WHAT IS BEING ASKED: Retype, word for word, only the lines from the one containing "Find the location" through the last line of the listing below. Pictures do not belong in the result.

DATA PROVIDED:
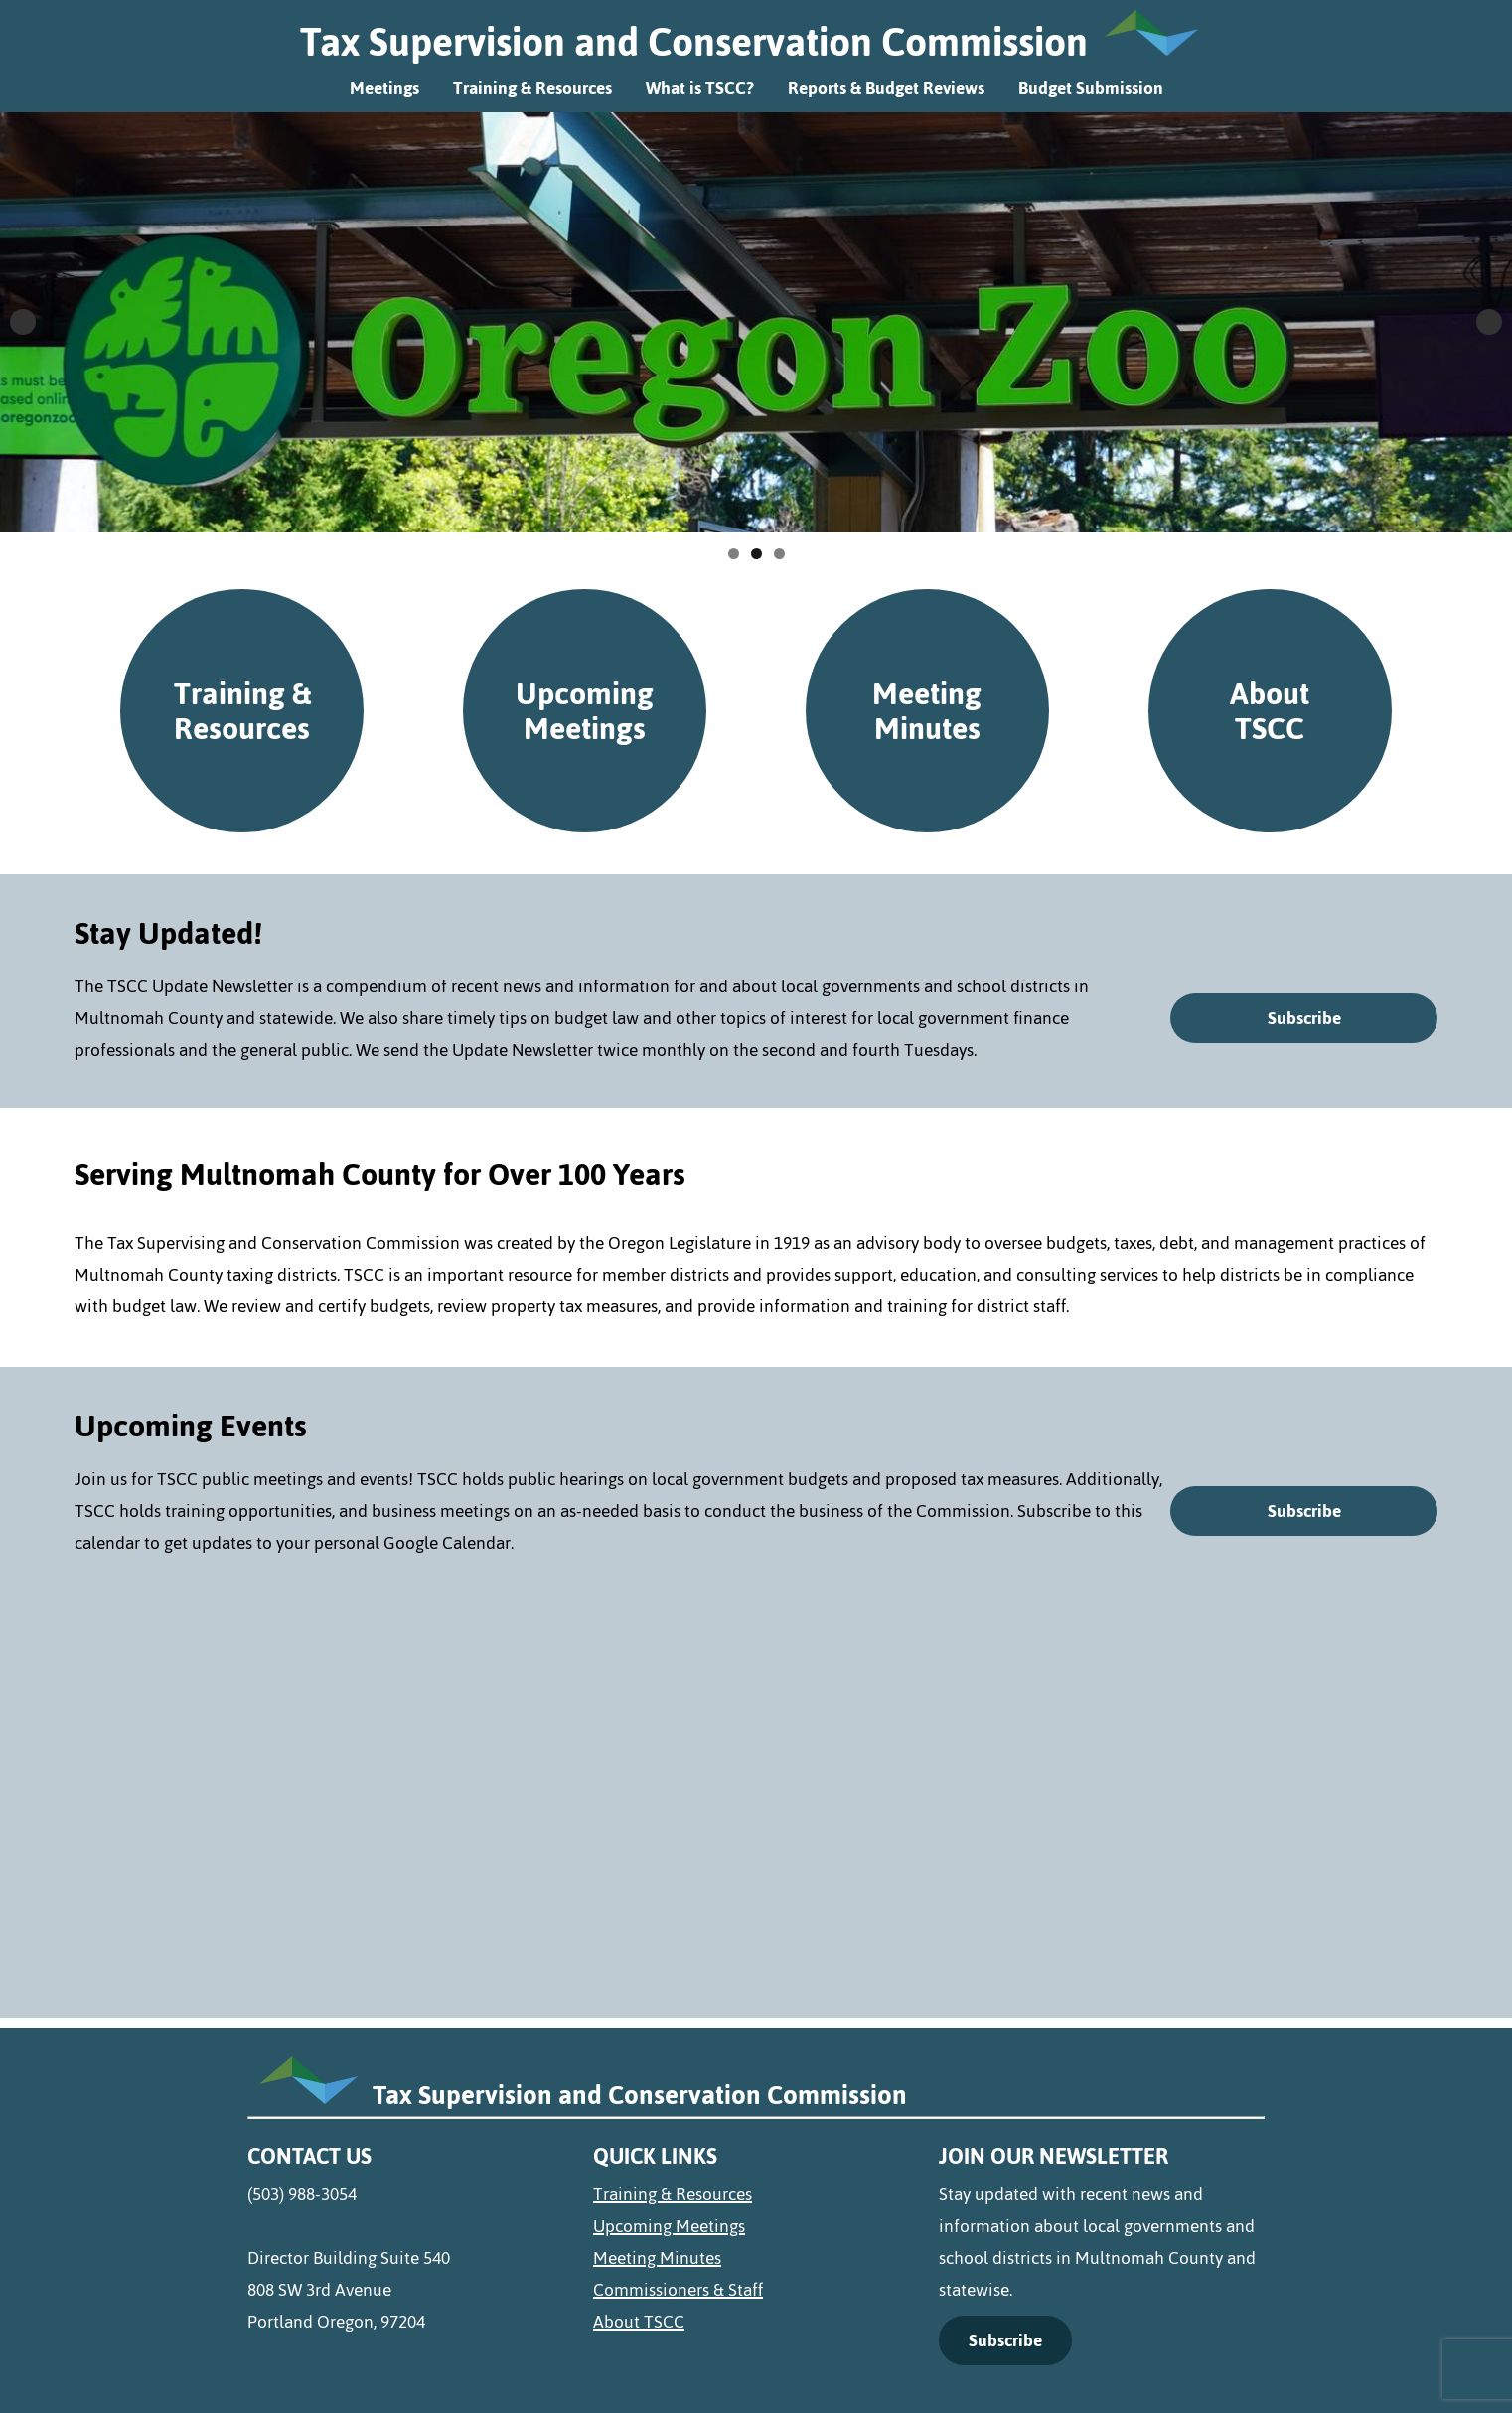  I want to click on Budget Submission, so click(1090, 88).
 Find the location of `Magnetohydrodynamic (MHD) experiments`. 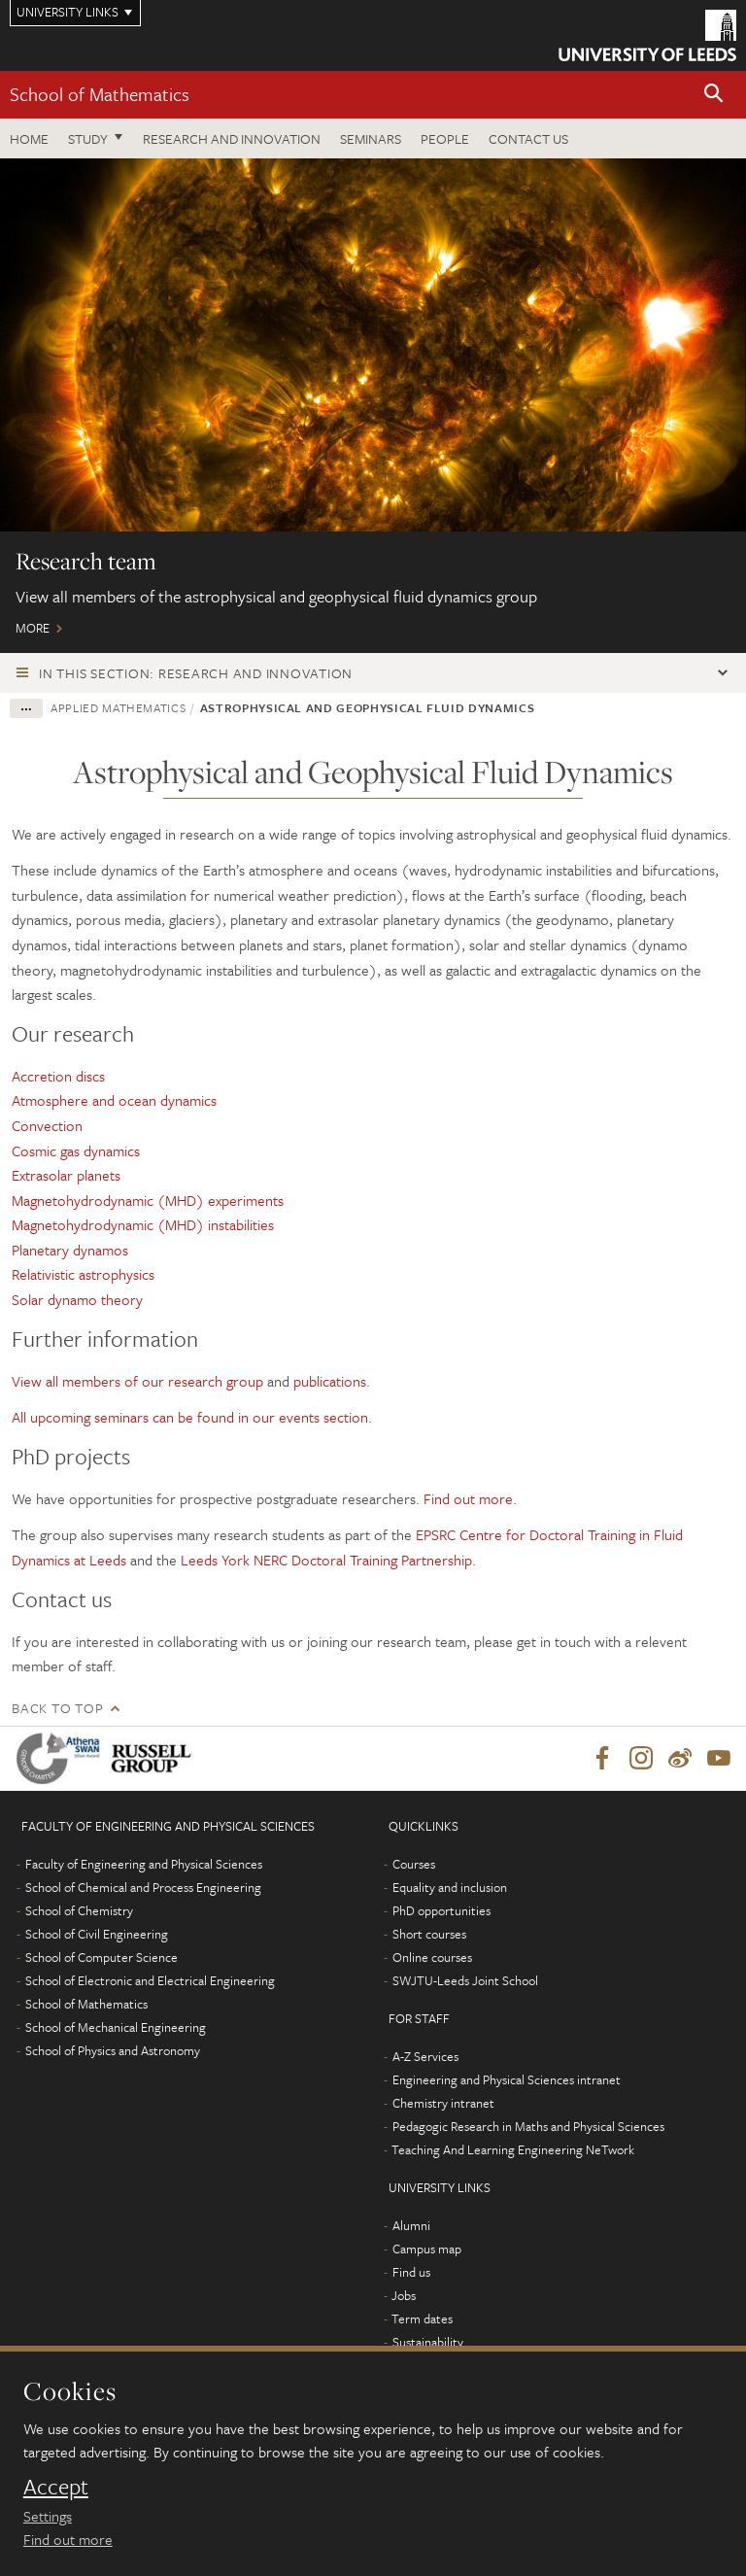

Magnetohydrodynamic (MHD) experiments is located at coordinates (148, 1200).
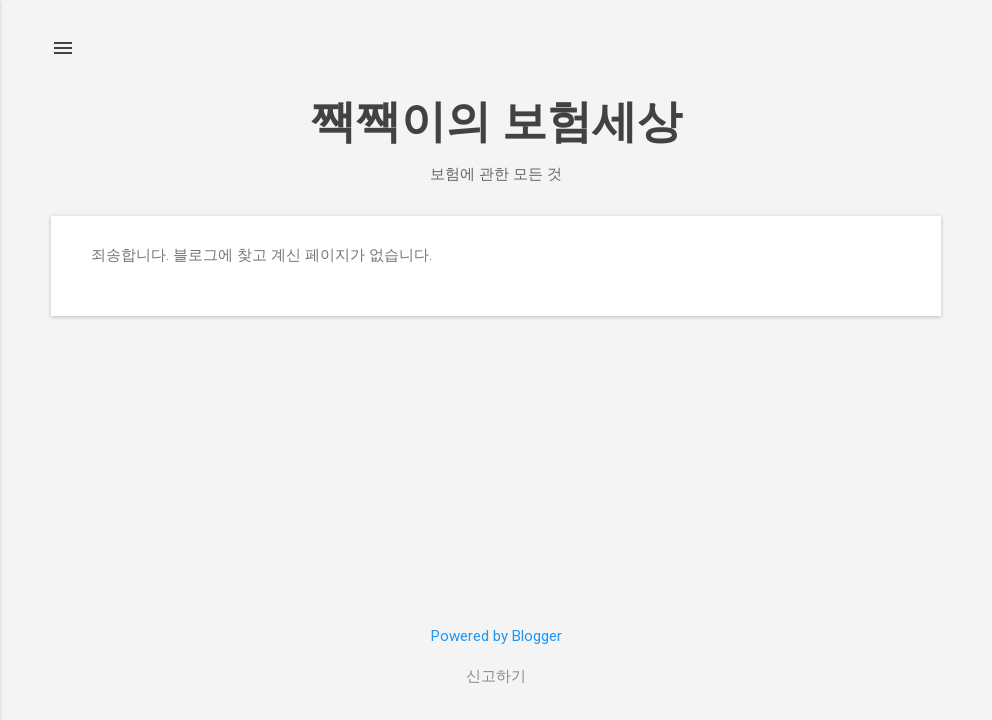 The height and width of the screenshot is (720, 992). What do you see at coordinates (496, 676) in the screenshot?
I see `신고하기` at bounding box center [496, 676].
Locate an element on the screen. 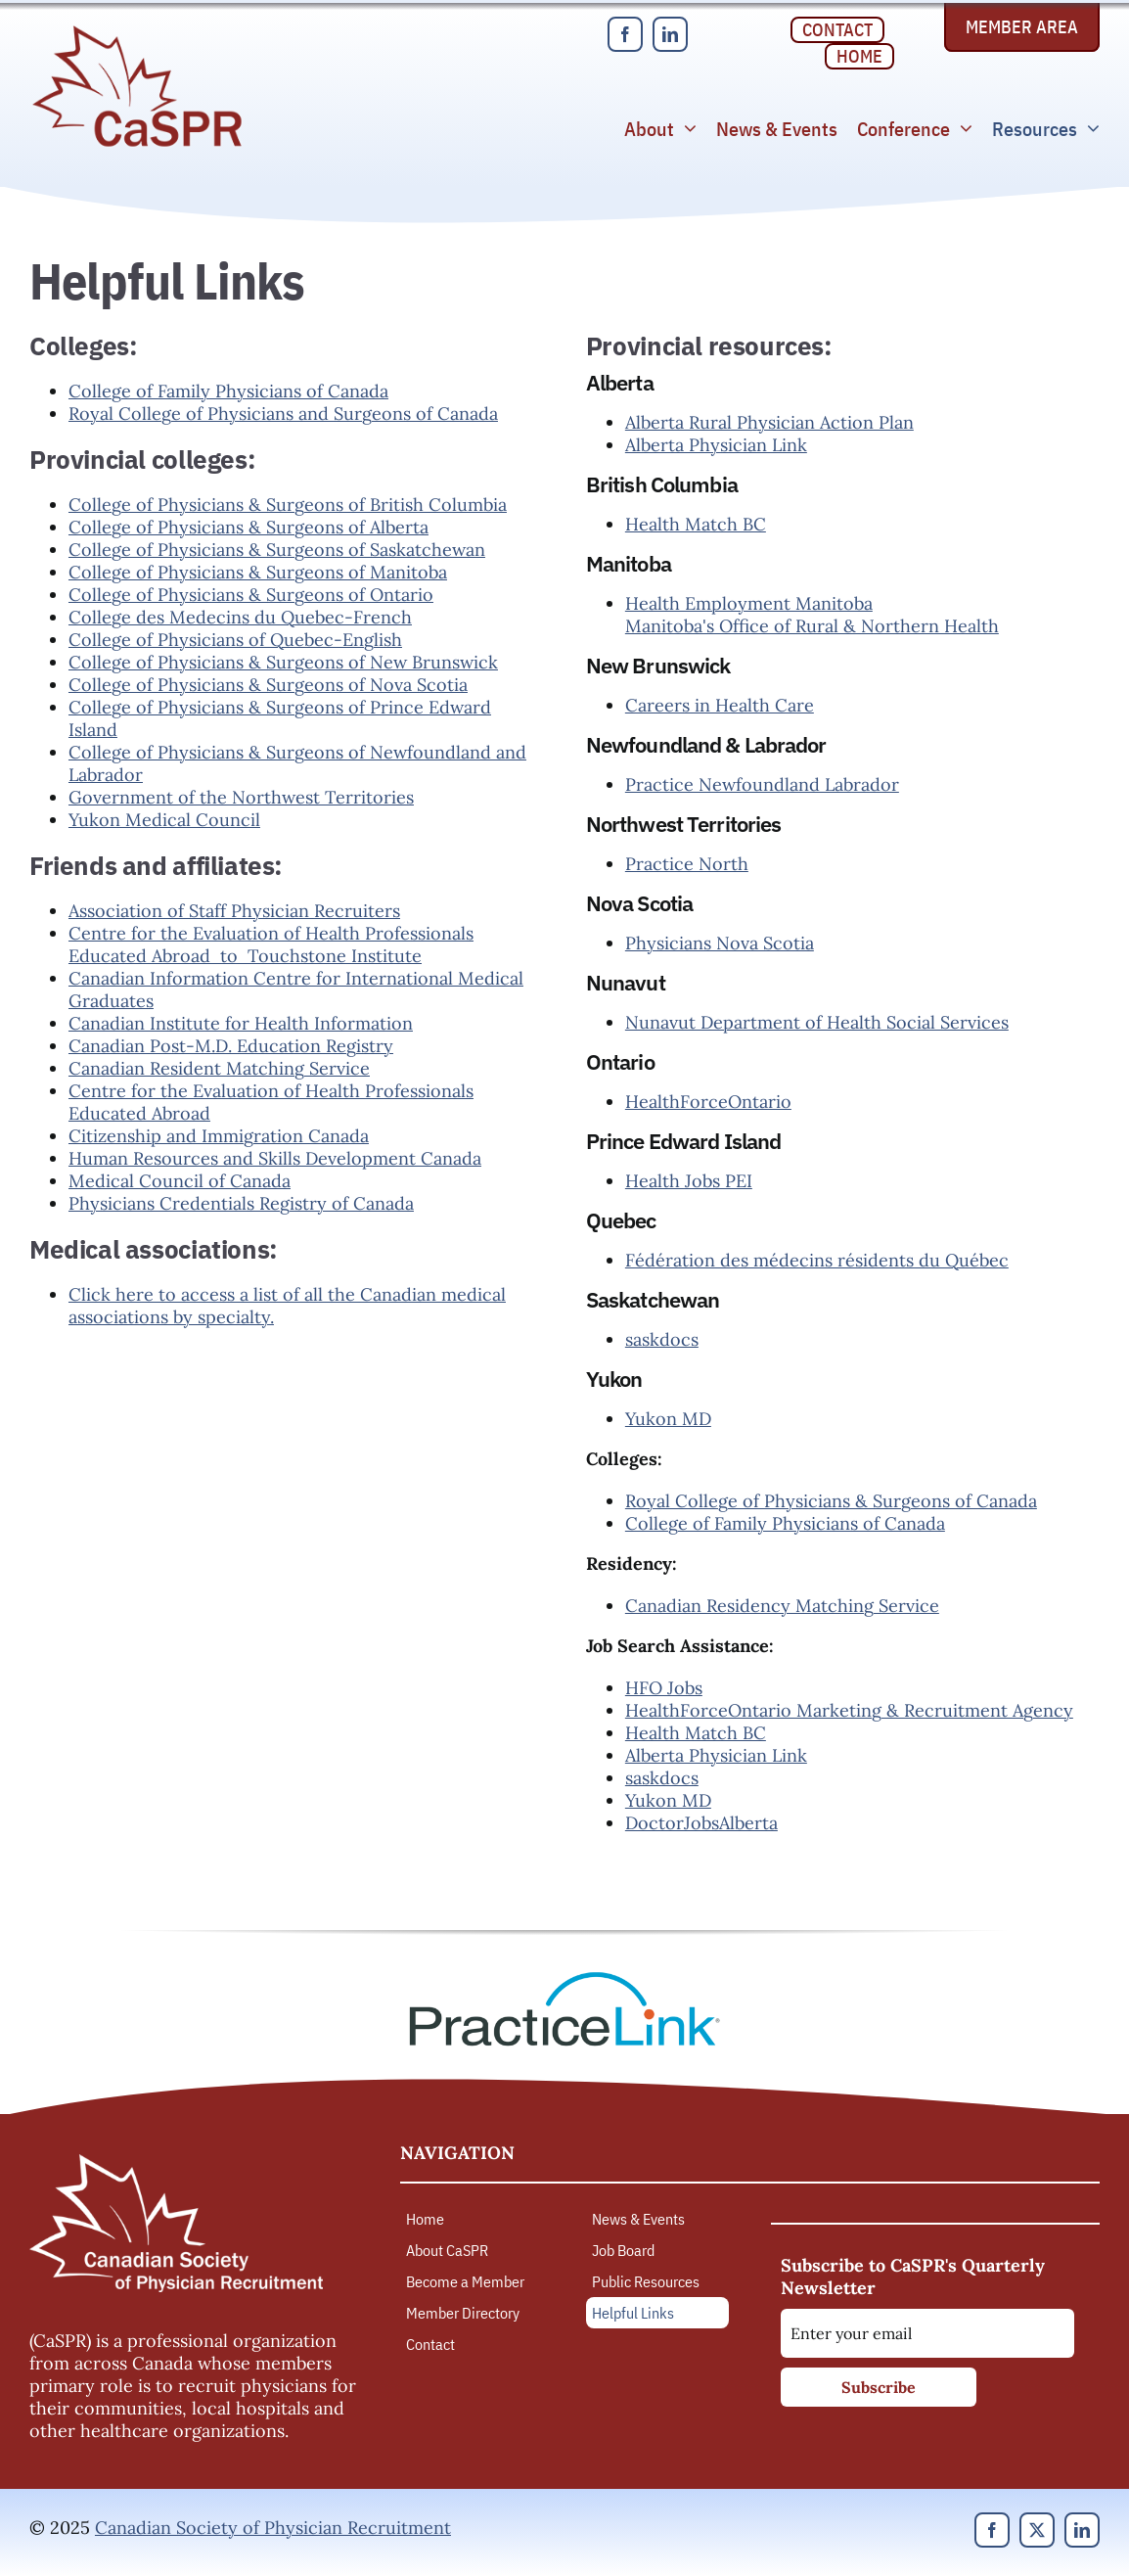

SOLUTION FOR THIS PROBLEM:
 Find the location of `Magnetohydrodynamic (MHD) experiments`. 

Magnetohydrodynamic (MHD) experiments is located at coordinates (148, 1200).
 The height and width of the screenshot is (720, 992). What do you see at coordinates (496, 676) in the screenshot?
I see `신고하기` at bounding box center [496, 676].
Locate an element on the screen. 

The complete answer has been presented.